DATA Start Marker
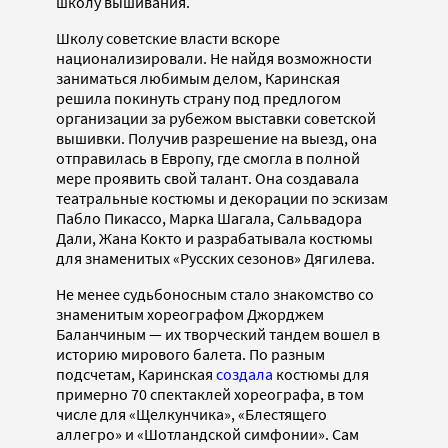
школу вышивания.
Школу советские власти вскоре
национализировали. Не найдя возможности
заниматься любимым делом, Каринская
решила покинуть страну под предлогом
организации за рубежом выставки советской
вышивки. Получив разрешение на выезд, она
отправилась в Европу, где смогла в полной
мере проявить свой талант. Она создавала
театральные костюмы и декорации по эскизам
Пабло Пикассо, Марка Шагала, Сальвадора
Дали, Жана Кокто и разрабатывала костюмы
для знаменитых «Русских сезонов» Дягилева.
Не менее судьбоносным стало знакомство со
знаменитым хореографом Джорджем
Баланчиным — их творческий тандем вошел в
историю мирового балета. По разным
подсчетам, Каринская
создала
костюмы для
примерно 70 спектаклей хореографа, в том
числе для «Щелкунчика», «Блестящего
аллегро» и «Шотландской симфонии». Сам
DATA End Marker
TASK TO CARRY OUT: Please print exactly the lines of the entries above, beginning with the line that contains "костюмы для" and ending with the last line.

WRITTEN ANSWER:
костюмы для
примерно 70 спектаклей хореографа, в том
числе для «Щелкунчика», «Блестящего
аллегро» и «Шотландской симфонии». Сам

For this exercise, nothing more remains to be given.